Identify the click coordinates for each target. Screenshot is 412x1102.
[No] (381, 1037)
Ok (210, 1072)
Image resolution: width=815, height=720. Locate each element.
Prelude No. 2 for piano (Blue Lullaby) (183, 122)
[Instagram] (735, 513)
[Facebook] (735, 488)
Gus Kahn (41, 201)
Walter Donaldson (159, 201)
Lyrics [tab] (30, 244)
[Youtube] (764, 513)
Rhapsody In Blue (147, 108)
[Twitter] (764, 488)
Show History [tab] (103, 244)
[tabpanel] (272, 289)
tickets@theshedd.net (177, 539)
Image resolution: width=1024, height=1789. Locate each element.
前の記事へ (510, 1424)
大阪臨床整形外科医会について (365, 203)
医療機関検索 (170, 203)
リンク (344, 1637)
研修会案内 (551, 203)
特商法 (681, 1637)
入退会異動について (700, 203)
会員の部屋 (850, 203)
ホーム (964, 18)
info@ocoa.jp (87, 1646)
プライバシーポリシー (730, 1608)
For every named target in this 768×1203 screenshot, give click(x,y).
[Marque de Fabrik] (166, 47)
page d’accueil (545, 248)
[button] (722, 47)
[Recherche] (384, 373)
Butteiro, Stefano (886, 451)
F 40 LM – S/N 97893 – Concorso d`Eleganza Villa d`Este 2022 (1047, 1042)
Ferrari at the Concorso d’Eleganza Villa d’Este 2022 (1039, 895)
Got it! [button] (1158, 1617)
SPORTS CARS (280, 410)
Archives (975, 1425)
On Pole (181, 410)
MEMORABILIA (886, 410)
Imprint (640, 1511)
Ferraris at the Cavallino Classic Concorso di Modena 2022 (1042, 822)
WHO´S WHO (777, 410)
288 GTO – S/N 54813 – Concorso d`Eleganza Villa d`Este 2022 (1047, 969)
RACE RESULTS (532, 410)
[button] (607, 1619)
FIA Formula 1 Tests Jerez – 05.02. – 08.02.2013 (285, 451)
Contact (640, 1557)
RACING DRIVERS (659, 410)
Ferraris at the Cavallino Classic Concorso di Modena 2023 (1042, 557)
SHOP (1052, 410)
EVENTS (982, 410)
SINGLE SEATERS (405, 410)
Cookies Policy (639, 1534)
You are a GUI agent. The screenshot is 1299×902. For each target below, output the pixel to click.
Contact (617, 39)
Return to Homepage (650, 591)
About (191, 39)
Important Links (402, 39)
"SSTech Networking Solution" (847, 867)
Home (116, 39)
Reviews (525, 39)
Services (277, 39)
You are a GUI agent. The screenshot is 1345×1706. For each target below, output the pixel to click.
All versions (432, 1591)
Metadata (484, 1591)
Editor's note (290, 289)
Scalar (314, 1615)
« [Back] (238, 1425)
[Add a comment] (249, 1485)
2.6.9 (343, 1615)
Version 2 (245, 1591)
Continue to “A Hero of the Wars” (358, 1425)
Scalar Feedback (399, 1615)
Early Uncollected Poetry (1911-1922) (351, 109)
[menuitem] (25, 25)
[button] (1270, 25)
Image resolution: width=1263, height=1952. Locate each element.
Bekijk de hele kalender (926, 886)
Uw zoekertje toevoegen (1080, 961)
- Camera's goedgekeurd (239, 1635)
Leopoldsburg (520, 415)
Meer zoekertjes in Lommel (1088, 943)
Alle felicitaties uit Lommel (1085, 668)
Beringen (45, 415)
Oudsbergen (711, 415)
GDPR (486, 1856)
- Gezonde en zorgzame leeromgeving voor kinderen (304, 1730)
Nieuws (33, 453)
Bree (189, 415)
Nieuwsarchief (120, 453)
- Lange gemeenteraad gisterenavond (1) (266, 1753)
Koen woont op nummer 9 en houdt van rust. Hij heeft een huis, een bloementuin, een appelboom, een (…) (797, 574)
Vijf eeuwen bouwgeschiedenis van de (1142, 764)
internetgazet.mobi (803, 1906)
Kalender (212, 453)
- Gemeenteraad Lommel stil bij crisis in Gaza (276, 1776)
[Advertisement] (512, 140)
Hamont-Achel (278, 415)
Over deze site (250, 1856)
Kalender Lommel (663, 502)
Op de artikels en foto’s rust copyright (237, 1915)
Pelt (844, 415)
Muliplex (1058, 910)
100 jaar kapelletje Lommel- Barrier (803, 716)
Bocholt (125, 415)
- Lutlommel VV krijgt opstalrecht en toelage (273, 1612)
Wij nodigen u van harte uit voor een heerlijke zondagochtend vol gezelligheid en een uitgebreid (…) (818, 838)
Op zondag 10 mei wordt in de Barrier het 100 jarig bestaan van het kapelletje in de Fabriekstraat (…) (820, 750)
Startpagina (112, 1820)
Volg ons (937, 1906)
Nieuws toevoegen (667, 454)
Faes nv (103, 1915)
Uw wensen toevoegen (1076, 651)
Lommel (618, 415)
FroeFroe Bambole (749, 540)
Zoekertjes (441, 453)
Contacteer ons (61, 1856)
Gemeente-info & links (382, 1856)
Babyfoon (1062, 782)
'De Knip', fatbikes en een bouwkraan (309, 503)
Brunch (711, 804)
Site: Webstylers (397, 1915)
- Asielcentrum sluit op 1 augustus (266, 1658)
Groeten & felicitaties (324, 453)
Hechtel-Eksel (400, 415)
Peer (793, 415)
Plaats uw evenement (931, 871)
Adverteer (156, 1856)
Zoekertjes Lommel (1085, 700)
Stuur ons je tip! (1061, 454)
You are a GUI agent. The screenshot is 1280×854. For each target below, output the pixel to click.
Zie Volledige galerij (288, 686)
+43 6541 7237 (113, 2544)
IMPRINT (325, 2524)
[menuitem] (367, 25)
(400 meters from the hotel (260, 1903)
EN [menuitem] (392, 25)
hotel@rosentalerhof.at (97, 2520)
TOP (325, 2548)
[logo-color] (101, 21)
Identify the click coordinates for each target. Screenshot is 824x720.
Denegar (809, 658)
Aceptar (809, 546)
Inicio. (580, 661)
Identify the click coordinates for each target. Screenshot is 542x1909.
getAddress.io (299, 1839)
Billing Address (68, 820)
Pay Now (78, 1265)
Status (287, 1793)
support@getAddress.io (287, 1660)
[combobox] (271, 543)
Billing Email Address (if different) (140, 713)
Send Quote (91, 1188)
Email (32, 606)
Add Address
════════════════════
Pick from the records each line that contains the word "Classic" and show it.

* [Your response]
Ferraris at the Cavallino Classic Concorso di Modena 2022 (1042, 822)
Ferraris at the Cavallino Classic Concorso di Modena 2023 (1042, 557)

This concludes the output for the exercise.